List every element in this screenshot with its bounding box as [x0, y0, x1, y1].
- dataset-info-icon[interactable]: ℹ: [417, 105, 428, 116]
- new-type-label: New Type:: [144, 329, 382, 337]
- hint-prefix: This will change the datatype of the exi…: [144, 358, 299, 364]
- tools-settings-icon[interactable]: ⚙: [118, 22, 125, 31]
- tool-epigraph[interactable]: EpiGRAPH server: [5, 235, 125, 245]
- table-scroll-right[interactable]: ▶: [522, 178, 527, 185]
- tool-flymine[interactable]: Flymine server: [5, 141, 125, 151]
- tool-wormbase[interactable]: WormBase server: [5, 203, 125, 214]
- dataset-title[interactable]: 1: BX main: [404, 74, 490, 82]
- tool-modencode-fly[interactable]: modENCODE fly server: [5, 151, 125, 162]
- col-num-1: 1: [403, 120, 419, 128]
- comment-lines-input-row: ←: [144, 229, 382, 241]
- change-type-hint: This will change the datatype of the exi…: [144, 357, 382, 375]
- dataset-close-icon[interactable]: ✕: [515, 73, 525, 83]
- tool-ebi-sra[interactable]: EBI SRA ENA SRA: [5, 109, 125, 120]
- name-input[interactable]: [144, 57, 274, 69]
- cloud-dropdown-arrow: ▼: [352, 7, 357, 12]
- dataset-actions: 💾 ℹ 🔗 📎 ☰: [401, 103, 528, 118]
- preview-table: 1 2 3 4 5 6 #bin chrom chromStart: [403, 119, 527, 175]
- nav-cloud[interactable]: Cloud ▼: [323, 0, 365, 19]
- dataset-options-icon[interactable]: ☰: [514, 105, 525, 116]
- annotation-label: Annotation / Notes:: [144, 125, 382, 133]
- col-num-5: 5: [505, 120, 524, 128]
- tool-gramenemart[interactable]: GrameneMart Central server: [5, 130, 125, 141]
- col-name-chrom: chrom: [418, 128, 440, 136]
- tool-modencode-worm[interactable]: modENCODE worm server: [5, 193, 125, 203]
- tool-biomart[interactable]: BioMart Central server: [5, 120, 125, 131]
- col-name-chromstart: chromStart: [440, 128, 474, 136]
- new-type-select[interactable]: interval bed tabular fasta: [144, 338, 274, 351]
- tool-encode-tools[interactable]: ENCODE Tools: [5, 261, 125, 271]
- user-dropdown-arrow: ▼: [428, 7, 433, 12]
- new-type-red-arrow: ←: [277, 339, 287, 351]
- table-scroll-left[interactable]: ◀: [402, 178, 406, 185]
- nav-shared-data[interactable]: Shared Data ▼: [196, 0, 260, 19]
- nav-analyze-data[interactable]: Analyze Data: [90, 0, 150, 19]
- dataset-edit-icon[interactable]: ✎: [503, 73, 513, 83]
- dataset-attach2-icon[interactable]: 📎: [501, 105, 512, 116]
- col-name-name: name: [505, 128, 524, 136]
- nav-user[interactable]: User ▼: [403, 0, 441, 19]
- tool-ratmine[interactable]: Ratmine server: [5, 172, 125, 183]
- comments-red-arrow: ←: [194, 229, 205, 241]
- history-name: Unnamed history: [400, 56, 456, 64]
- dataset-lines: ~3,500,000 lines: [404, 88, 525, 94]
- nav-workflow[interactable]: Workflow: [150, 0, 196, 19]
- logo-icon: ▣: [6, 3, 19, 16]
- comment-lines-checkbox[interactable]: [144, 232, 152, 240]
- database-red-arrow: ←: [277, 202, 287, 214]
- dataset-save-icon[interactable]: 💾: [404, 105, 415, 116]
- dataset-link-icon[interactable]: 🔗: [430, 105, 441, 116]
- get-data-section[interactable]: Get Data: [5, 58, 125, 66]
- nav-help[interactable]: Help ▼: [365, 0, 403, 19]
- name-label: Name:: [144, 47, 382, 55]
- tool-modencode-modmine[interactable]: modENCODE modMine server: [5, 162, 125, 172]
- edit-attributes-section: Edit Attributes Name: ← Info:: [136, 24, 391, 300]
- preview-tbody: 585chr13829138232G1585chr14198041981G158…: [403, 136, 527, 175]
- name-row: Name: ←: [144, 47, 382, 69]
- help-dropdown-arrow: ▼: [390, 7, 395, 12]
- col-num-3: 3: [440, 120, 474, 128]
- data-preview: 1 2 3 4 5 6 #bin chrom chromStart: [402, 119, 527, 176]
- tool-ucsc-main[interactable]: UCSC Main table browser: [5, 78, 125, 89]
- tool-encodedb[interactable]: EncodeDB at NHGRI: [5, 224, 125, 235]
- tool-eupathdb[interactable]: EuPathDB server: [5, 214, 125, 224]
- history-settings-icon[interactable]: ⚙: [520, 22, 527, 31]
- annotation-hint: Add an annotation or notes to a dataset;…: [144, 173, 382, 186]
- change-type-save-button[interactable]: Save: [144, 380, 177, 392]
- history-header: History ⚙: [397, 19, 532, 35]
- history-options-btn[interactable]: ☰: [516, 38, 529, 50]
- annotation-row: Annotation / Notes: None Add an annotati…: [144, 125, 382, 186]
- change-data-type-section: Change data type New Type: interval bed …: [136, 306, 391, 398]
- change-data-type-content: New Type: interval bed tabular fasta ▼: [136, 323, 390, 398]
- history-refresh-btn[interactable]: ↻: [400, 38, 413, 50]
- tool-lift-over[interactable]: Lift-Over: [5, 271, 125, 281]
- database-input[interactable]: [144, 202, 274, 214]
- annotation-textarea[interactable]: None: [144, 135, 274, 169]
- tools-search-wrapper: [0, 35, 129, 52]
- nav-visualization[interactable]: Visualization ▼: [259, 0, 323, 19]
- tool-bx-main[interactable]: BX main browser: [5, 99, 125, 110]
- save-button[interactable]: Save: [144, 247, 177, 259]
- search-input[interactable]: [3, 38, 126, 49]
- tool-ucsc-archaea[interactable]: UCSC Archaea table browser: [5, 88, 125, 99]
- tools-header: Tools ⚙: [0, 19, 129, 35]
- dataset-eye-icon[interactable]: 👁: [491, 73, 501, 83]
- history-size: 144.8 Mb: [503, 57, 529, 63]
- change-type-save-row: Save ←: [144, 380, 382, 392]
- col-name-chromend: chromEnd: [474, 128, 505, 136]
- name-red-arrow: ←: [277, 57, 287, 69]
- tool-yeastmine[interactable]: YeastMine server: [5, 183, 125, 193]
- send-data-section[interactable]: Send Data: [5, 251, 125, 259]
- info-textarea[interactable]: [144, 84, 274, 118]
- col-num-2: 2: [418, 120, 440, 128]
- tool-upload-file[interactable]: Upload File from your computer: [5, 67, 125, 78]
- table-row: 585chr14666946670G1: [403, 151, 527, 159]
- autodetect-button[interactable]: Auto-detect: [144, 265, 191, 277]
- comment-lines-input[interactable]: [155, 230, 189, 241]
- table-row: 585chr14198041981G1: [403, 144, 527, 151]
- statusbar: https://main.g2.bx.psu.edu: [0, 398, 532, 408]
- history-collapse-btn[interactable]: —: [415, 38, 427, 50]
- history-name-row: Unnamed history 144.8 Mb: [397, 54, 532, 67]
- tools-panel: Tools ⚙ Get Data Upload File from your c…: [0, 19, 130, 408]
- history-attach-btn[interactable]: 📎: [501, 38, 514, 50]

■ ■ ■ ■ ■

Within the material, find all lines that hold the word "your" and show them.

- tool-upload-file[interactable]: Upload File from your computer: [5, 67, 125, 78]
- tools-panel: Tools ⚙ Get Data Upload File from your c…: [0, 19, 130, 408]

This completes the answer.